(Recorded data)
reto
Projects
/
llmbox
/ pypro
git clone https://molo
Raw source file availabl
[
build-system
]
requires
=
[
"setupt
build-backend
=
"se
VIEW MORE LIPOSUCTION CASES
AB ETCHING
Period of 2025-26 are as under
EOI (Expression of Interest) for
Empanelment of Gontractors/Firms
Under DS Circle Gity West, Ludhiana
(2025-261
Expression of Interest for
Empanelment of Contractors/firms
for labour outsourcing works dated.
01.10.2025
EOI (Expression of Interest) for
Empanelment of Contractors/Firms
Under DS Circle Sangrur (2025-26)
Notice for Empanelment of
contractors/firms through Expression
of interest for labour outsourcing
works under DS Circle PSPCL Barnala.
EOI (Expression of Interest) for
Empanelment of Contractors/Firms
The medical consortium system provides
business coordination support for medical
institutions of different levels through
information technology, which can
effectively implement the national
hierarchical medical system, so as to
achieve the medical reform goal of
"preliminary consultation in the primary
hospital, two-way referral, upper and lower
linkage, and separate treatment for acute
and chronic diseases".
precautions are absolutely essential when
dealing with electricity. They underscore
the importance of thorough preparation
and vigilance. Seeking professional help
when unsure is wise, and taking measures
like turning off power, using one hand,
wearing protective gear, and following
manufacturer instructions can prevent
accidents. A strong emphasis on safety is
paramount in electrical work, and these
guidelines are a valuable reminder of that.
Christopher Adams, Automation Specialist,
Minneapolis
--
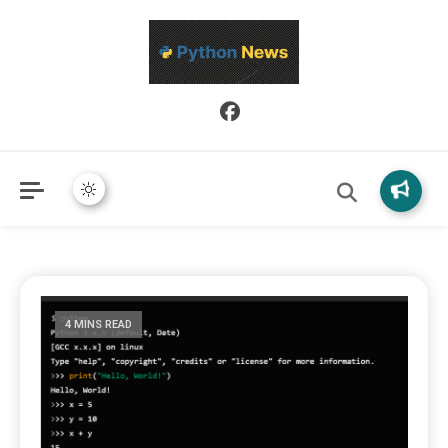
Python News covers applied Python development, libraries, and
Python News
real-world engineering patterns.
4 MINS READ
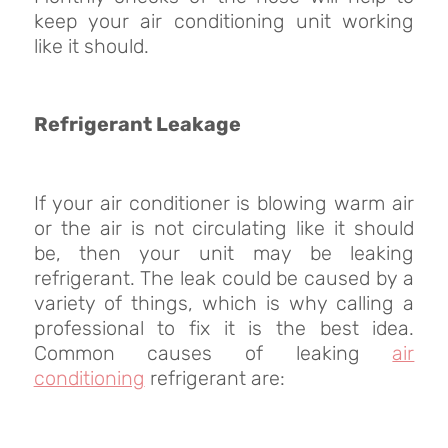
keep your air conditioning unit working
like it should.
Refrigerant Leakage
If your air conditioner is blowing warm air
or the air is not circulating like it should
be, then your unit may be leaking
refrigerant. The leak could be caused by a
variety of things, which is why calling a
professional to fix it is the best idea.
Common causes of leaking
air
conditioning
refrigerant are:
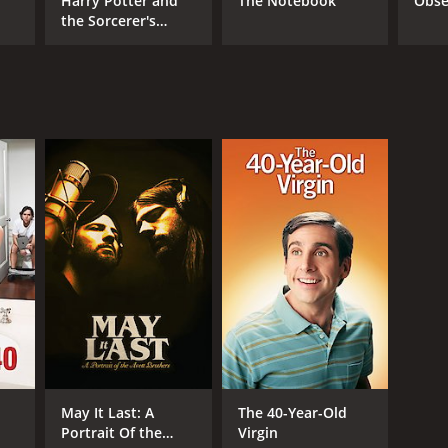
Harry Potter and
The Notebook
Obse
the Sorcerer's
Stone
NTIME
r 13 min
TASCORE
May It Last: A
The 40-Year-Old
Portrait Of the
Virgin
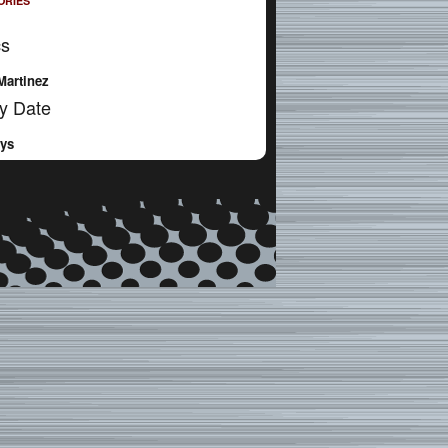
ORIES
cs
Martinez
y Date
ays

> **Task to carry out**
Output the lines of the records above exactly as they appear, from the line containing "linkage, and separate treatment for acute" through the line containing "Minneapolis".

> **Solution for this exercise**
linkage, and separate treatment for acute
and chronic diseases".
precautions are absolutely essential when
dealing with electricity. They underscore
the importance of thorough preparation
and vigilance. Seeking professional help
when unsure is wise, and taking measures
like turning off power, using one hand,
wearing protective gear, and following
manufacturer instructions can prevent
accidents. A strong emphasis on safety is
paramount in electrical work, and these
guidelines are a valuable reminder of that.
Christopher Adams, Automation Specialist,
Minneapolis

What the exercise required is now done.